BlackBerry: Do império a ruína. O que aprendemos com o caso?

Caso você fosse entusiasta de celulares há 10 anos, é bem provável saiba o que é um  BlackBerry e provavelmente até tinha um para exibir por aí. 

A BlackBerry foi uma das maiores vendedoras de smartphones do planeta. No seu auge, em setembro de 2013, havia 85 milhões de assinantes BlackBerry em todo o mundo. Mas, apesar do sucesso chegar apenas no século XXI, a história da empresa começou um pouco antes.

BlackBerry: Sua história 

Ao contrário do que muitas pessoas pensam, a empresa não foi fundada no Japão, Coreia do Sul ou Estados Unidos. Sua história se inicia no Canadá, em 1984, quando os estudantes de Engenharia Mike Lazaridis e Douglas Fregin fundaram a Research in Motion (RIM), especializada em redes sem fio.

RIM era o nome original da empresa, que só se transformou em BlackBerry em 2013. 

Mas foi apenas no começo dos anos 2000, que a RIM começou a crescer, recebendo investimentos e fazendo sua abertura de capital em bolsas do Canadá e de Nova York. 

Durante anos, a empresa funcionou anonimamente, sem chamar muito a atenção.
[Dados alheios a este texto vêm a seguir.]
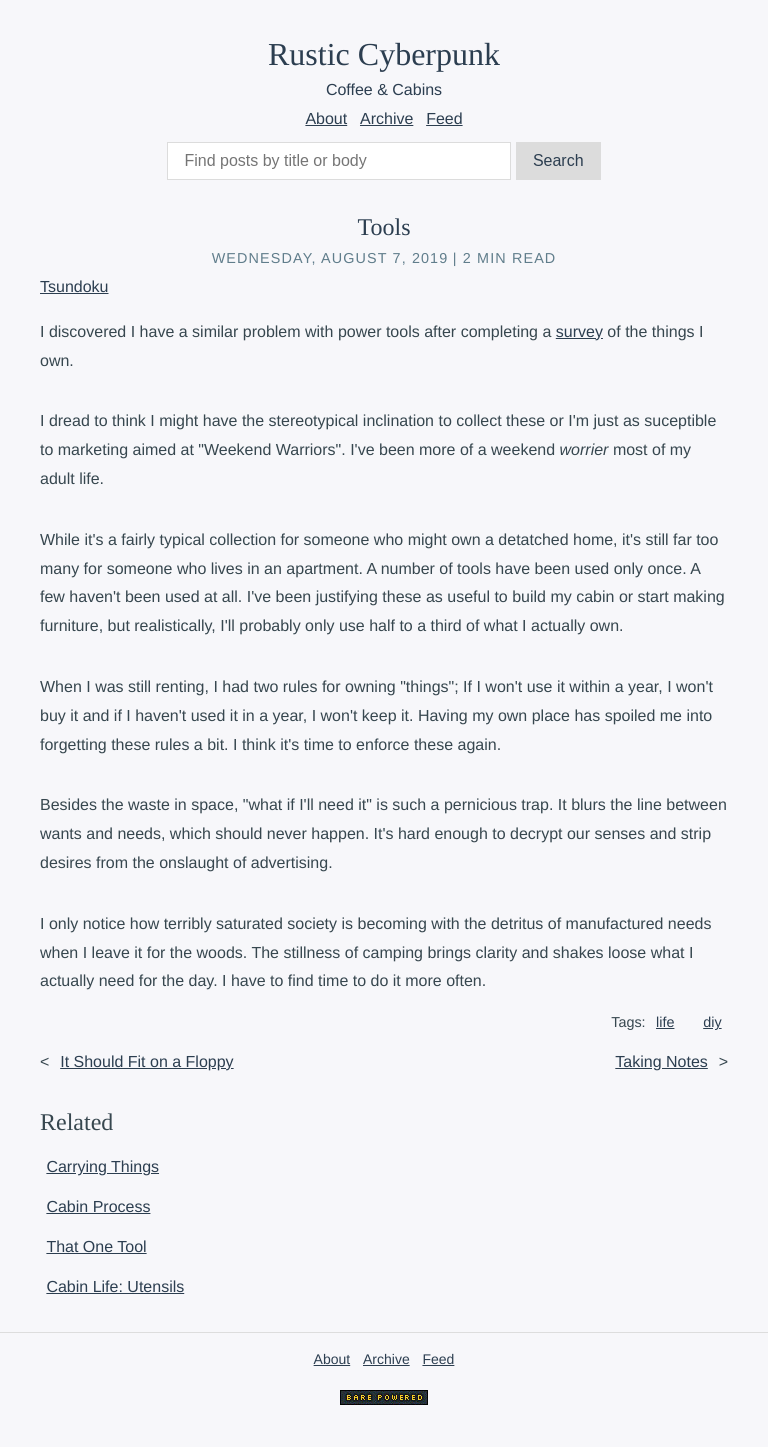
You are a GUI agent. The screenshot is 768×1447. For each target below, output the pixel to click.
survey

Até que ela se concentrou em uma tecnologia inovadora, através de um dispositivo fácil, seguro e eficaz, permitindo que fosse possível enviar e receber e-mails fora do ambiente do escritório.

O BlackBerry 7210, inaugurou a nova fase da empresa, com um design mais vertical, para ser usado com uma só mão,  tela colorida, conectividade GSM, internet móvel 2G e plataforma baseada em Java. 

Esse modelo de aparelho BlackBerry, atendia principalmente executivos,  que puderam utilizar os seus celulares para mandar emails e acessar a internet de forma dinâmica, fazendo surgir os primeiros conceitos sobre um aparelho inteligente. 

BlackBerry: Do império a ruína. O que aprendemos com o caso?
BlackBerry 7210

A principal mudança veio com o Blackberry Pearl 8100, o primeiro que conquistou não só o mercado business, mas também o consumidor comum. O celular possuía uma trackball no topo do teclado para melhor navegação, que se tornou clássica, além de  possuir duas letras em uma única tecla, economizando espaço, câmera digital e funções multimídia.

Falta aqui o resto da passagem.